Quand l'écran-titre annonce fièrement la couleur de ce qui va suivre.
Si votre envie de jouer à Castlevania est proportionnelle à votre soif de sang, ce jeu développé par Artplay, DICO et WayForward Technologies est pour vous. Issu d'un projet Kickstarter mené par Koji Igarashi, créateur de la saga Castlevania, le jeu sort sur PS4 le 18 juin 2019, édité par 505 Games. Son ambition : reprendre le flambeau de la franchise Castlevania.

Nous sommes plongés dans l'Angleterre du XVIIIème siècle incarnant une héroïne du nom de Miriam. Victime d'expériences d'alchimistes peu scrupuleux, son corps est devenu un réceptacle à cristaux. On attend de cette jeune femme qu'elle récupère d'autres de ces fragments, éléments que vous collecterez sur vos ennemis après les avoir vaincus. Loin d'être attrayants, vos adversaires ne sont rien de moins que des démons et autres créatures maléfiques. Miriam rappellera sans doute aux fans de Castlevania la jeune Shanoa de Order of Ecclesia, qui doit absorber des glyphes selon le même principe pour monter en capacité et débloquer des pouvoirs et habilités variées. De prime abord, entre son univers et la construction de son gameplay, Bloodstained semble respecter ses promesses.
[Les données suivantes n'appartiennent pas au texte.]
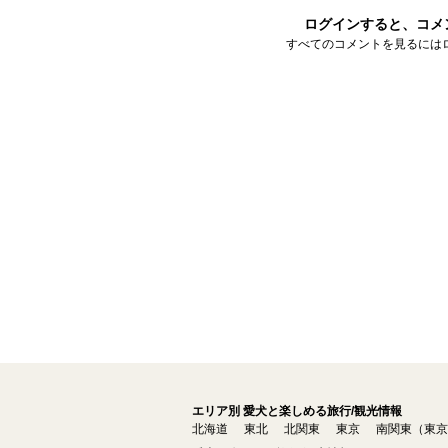
ログインすると、コメ
すべてのコメントを見るには
エリア別 愛犬と楽しめる旅行/観光情報
北海道
東北
北関東
東京
南関東（東京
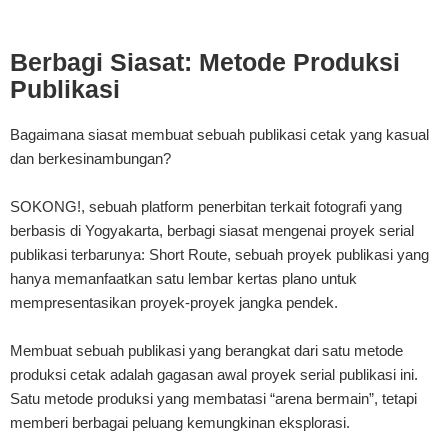
Berbagi Siasat: Metode Produksi
Publikasi
Bagaimana siasat membuat sebuah publikasi cetak yang kasual
dan berkesinambungan?
SOKONG!, sebuah platform penerbitan terkait fotografi yang
berbasis di Yogyakarta, berbagi siasat mengenai proyek serial
publikasi terbarunya: Short Route, sebuah proyek publikasi yang
hanya memanfaatkan satu lembar kertas plano untuk
mempresentasikan proyek-proyek jangka pendek.
Membuat sebuah publikasi yang berangkat dari satu metode
produksi cetak adalah gagasan awal proyek serial publikasi ini.
Satu metode produksi yang membatasi “arena bermain”, tetapi
memberi berbagai peluang kemungkinan eksplorasi.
Reprenant les codes de son modèle, Bloodstained n'est-il qu'un énième jeu de plate-forme ou apporte t-il une certain renouveau au genre ? C'est ce que l'on va tâcher de déterminer dans les rubriques qui suivent. 

Contenu du jeu


La Tour des Dragons, un des nombreux endroits à parcourir.
Tout Castlevania qui se respecte a droit à son château empli de secrets. Bloodstained ne déroge nullement à la règle. Miriam se doit d'explorer un manoir semblant apparaître de nulle part où résident des puissances maléfiques. Outre le choix de la difficulté, il est possible de modifier la couleur du sang, allant du rouge au bleu, en passant par le blanc, le vert, ou le violet ! Il y en a pour tous les goûts, littéralement... Une manière, comme une autre, de censurer la violence sans pour autant la rendre invisible.

Mais revenons au jeu proprement dit. En plus du château, Miriam pourra se rendre dans un village. Seul endroit sécurisé de cet univers, il regroupe aussi bien des villageois vous offrant des quêtes que des PNJ, comme un alchimiste, vous permettant d'améliorer votre équipement. Trois villageois proposent une série de quêtes (objets à donner, recettes à donner et monstres à tuer) en plus d'un villageois égaré, lui-même détenteur de trois quêtes, qu'il vous faudra aider à sortir du château dans lequel il s'est égaré. Pour passer du château au village, vous aurez le choix entre un téléporteur ou une pierre de téléportation permettant un voyage instantané quel que soit l'endroit où vous vous trouvez.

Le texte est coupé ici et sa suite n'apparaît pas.